Output should begin at the line holding "Tie/Belt hanger" and end at the last line of the entries; print those lines verbatim and no others.

:: Extracted data entries ::

......

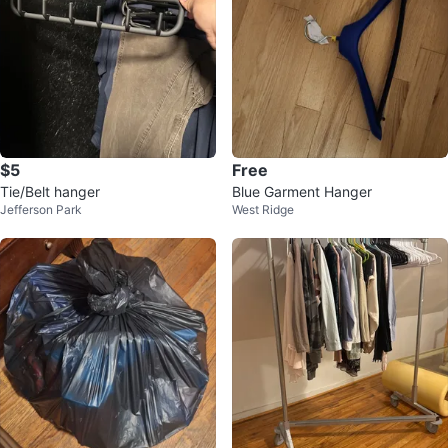
$5
Free
Tie/Belt hanger
Blue Garment Hanger
Jefferson Park
West Ridge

......

:: Task answer ::
Tie/Belt hanger
Blue Garment Hanger
Jefferson Park
West Ridge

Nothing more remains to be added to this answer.